Mais une mémoire, c'est presque l'antipode d'une guerre, sa négation. Elle est d'abord préservation. Une mémoire collective, c'est comme l'identité, ça s'assume d'abord et ça se discute après. Si excuses il y a pour justifier les guerres, rien ne justifie l'amnésie.
Les années noires ont fait perdre à notre pays une matière grise irremplaçable. L'air du temps nous impose, par différents procédés, la politique de l'oubli ou tout simplement une certaine amnésie autorisée. Basta ! disent les plus intelligents (?) ; il faut tourner une page noire (je pense que la couleur n'est pas exacte) qui n'a fait que trop durer. Très juste. Il y a un temps pour la guerre, un autre pour la paix. C'est exact. Mais seulement voilà, tourner une page noircie par les événements suppose au préalable une lecture attentive de cette page par tous les concernés et savoir en tirer les leçons et les conséquences. Le cas contraire, c'est la politique de l'autruche et la cécité intellectuelle.
Tourner une page dans une histoire quelconque a au moins le mérite de nommer un coupable et une victime dans la perspective noble d'un pardon. L'amnésie ne se décrète jamais. Les choses étant ainsi, il faut donc s'installer à l'extérieur de l'air du temps pour lire une ligne de cette page, dans le livre du silence, que le temps n'a pas éteint. Prenons un seul exemple. Rachid Mimouni. Beaucoup d'entre nous, parmi les plus avertis, se rappellent cette figure emblématique de la littérature algérienne contemporaine. D'autres ont eu même le privilège de le connaître en personne. Mais qu'en est-il de nos jeunes d'aujourd'hui ? La génération des années noires ? Dans le meilleur des cas, le nom de Mimouni résonne dans leur mémoire comme un dessin abstrait. Je ne tire pas là une sonnette d'alarme contre un danger quelconque, mais celle d'une mémoire qui a tendance à tout aplatir sur son passage.
Inutile de rappeler que depuis sa mort tragique, Mimouni n'a bénéficié d'aucun hommage digne de sa grande personne qui a marqué les lettres algériennes. Aucune rencontre, aucun colloque de valeur nationale ou universelle n'ont été consacrés à son expérience littéraire, imposante par sa quantité, mais aussi par sa qualité.
L'Année de l'Algérie devrait l'introduire dans son programme comme le prolongement naturel de Mohammed Dib et Kateb Yacine. Un black-out non expliqué a fait que Rachid Mimouni n'a eu presque aucune faveur de la part des organisateurs de toutes les activités littéraires. Il est passé dans l'anonymat le plus absolu. Le silence a suivi Mimouni jusqu'à sa tombe.
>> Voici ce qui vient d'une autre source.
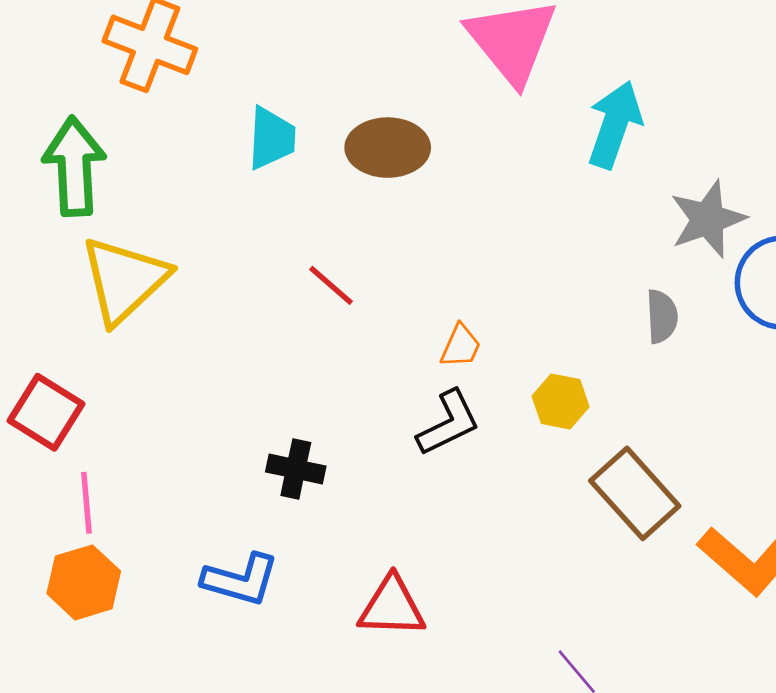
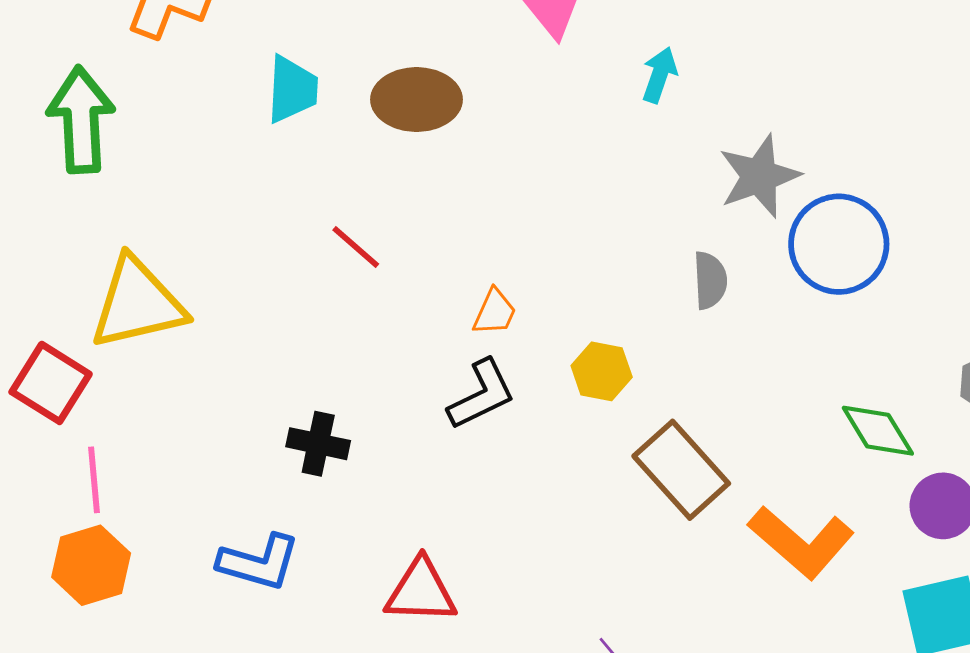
cyan arrow: (615, 125) -> (659, 75), size x0.6
yellow triangle: (124, 280) -> (137, 303), moved, turned 30

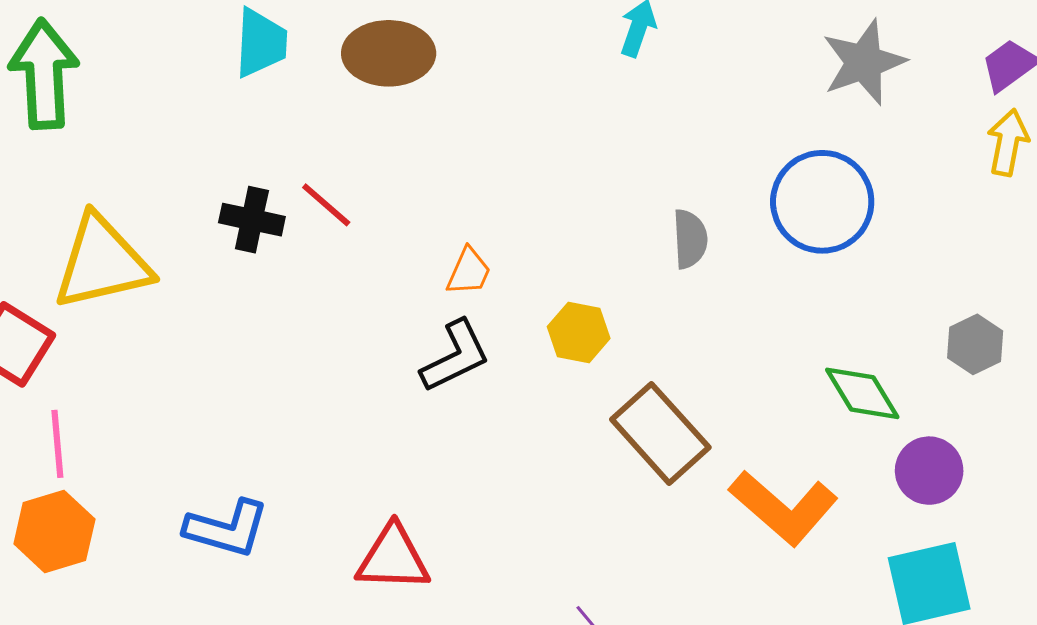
gray star: (759, 176) -> (864, 62), moved
black cross: (318, 444) -> (252, 220), moved

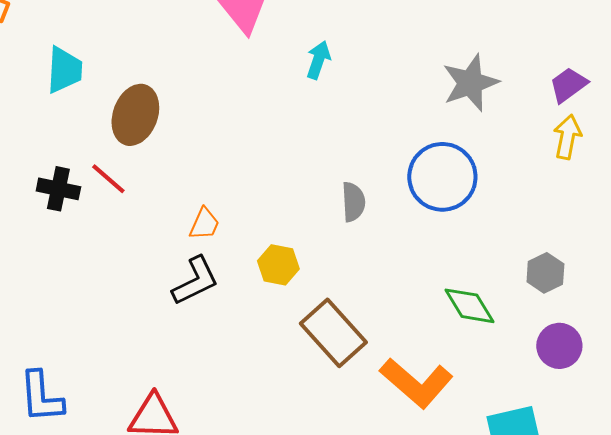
brown ellipse: (389, 53) -> (135, 115), moved, turned -70
purple circle: (929, 471) -> (559, 346), moved
blue L-shape: (227, 529) -> (41, 397), turned 70

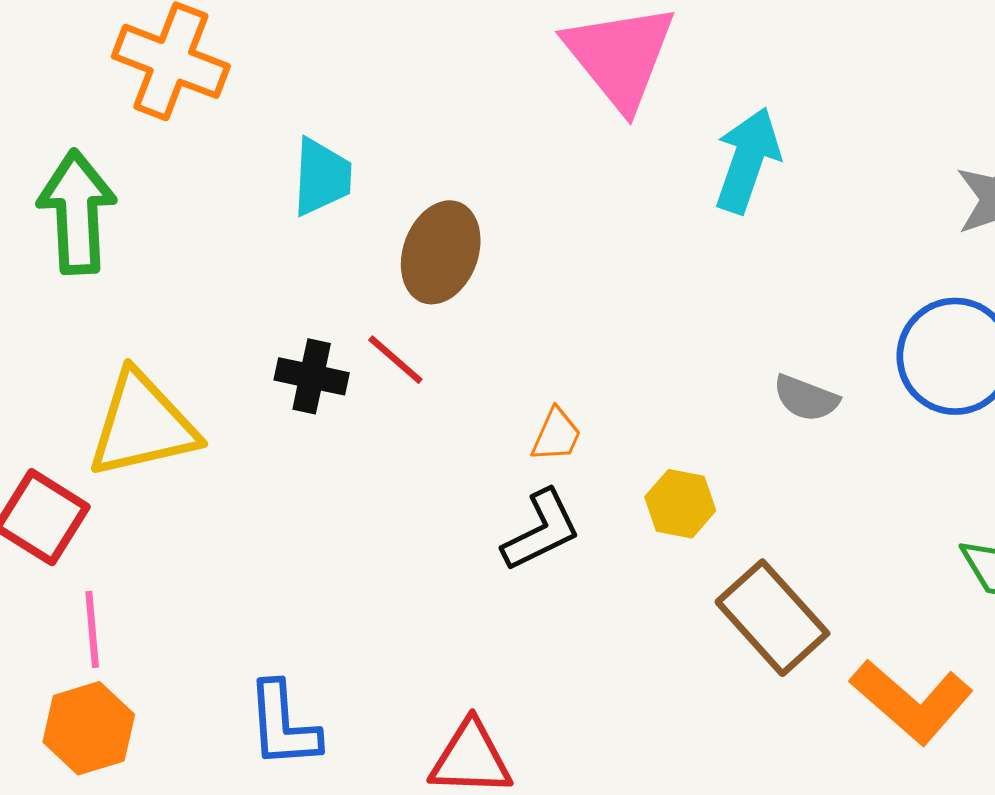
cyan arrow: (318, 60) -> (747, 160), size x1.6
gray semicircle: (353, 202) -> (806, 398), turned 114

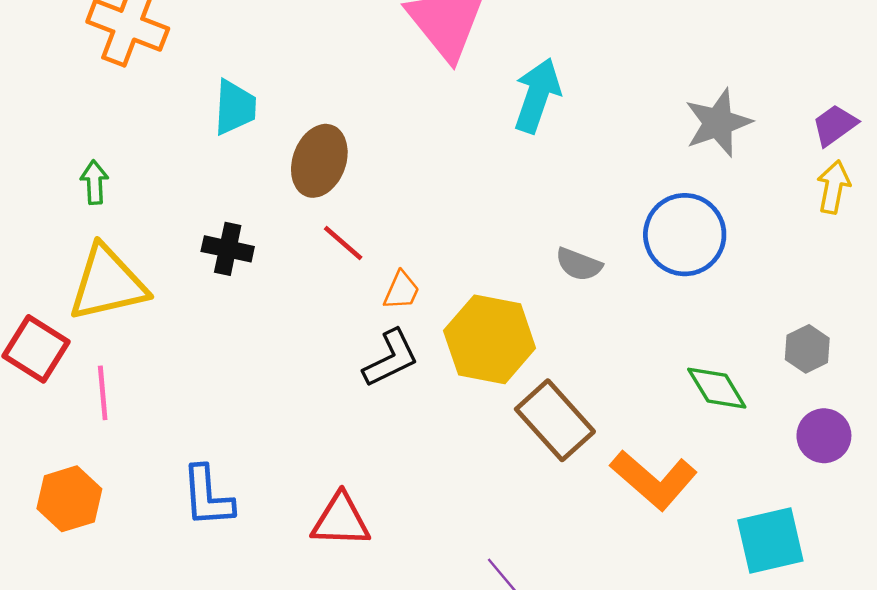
green arrow: (77, 212) -> (94, 182), moved, size x0.5
red line: (395, 360) -> (343, 243), moved
yellow hexagon: (680, 504) -> (490, 339), size x1.8
pink line: (92, 629) -> (103, 393), moved

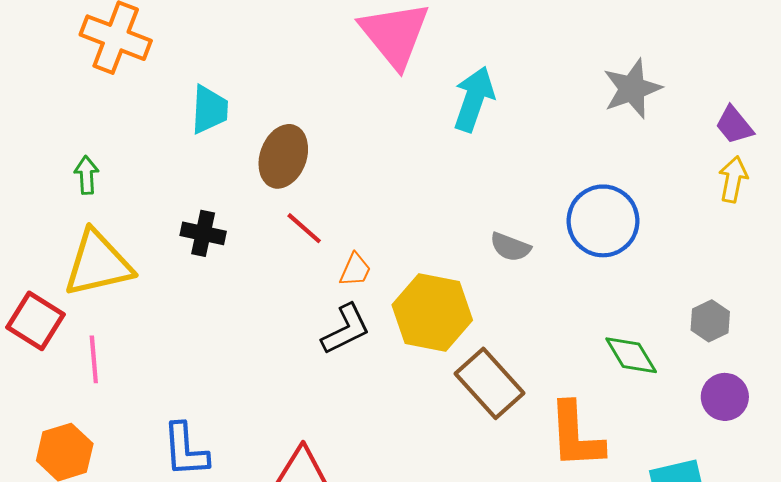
gray star: (718, 123) -> (632, 89), moved
purple trapezoid: (835, 125) -> (734, 125), turned -93
orange L-shape: (654, 480) -> (576, 435), turned 46

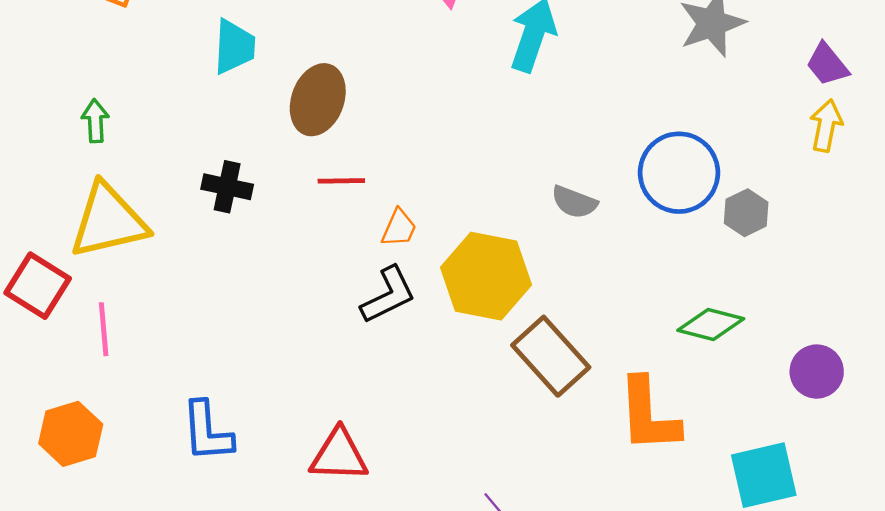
red line: (304, 228) -> (341, 181), turned -42
gray hexagon: (710, 321) -> (746, 213), moved
green diamond: (631, 355) -> (711, 324), turned -44

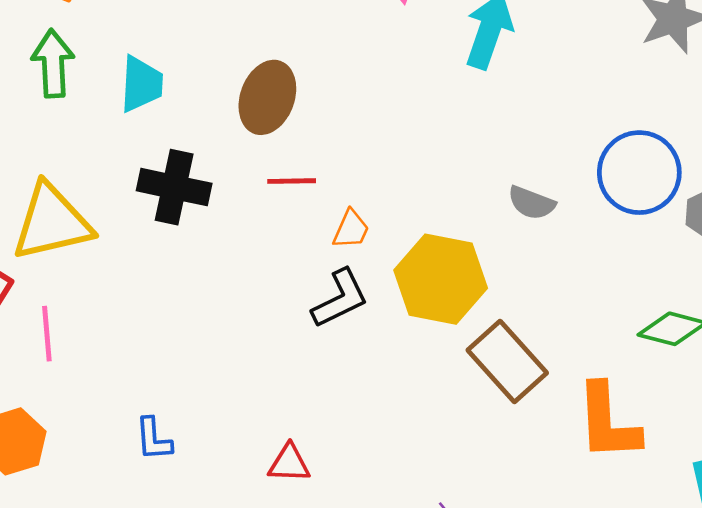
cyan trapezoid: (234, 47) -> (141, 84), moved
green arrow: (95, 121) -> (53, 63), moved, size x1.5
black cross: (227, 187) -> (174, 187), size x1.4
blue L-shape: (207, 432) -> (154, 439), size x0.7
red triangle: (339, 455) -> (289, 463), size x0.7

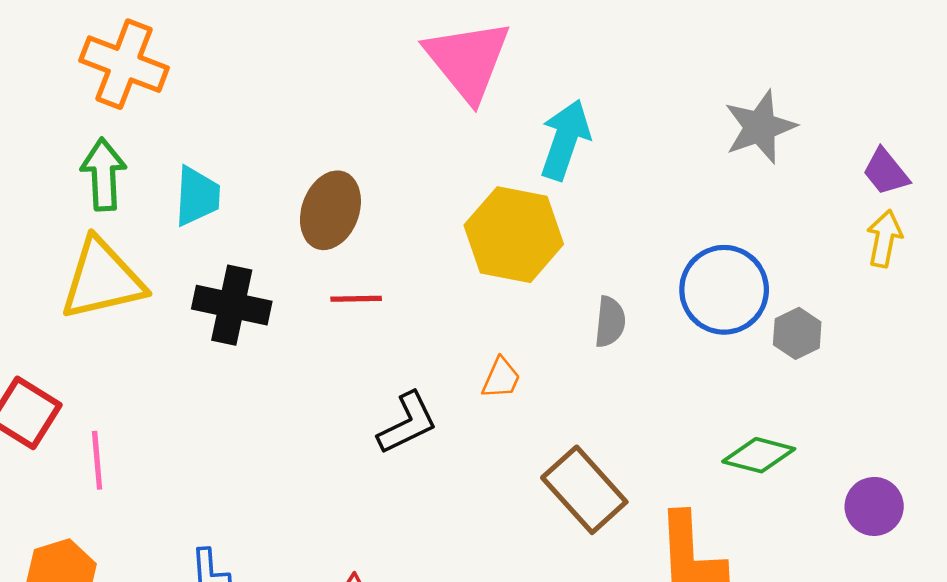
gray semicircle: (531, 203) -> (610, 322), turned -105
yellow triangle: (52, 222) -> (102, 280), moved
orange trapezoid: (351, 229) -> (501, 378), moved
yellow hexagon: (441, 279) -> (514, 235), moved

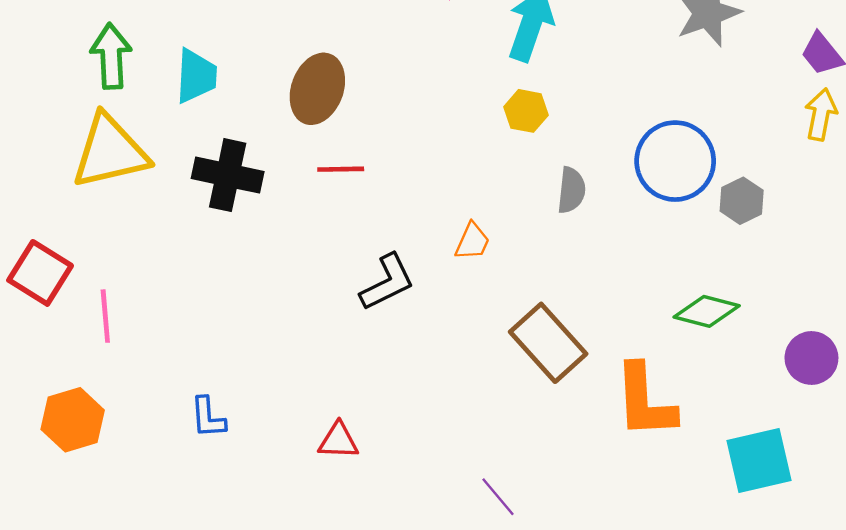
yellow hexagon: (514, 235) -> (526, 111), moved, size x0.5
Il était l'homme silencieux par excellence, le bosseur dans l'intimité la plus grande, mais qui n'a jamais ménagé dans son écriture ni l'intégrisme religieux ni d'ailleurs les sbires du système qui se sont érigés avec le temps en machine dévoreuse qui se régénère constamment, capable de se renouveler à tout moment et dorer tous les blasons, du fanatisme religieux à la modernité absolue (dans le cadre des constantes algériennes, bien sûr) afin d'être au diapason des nouvelles circonstances imposées par l'air du temps.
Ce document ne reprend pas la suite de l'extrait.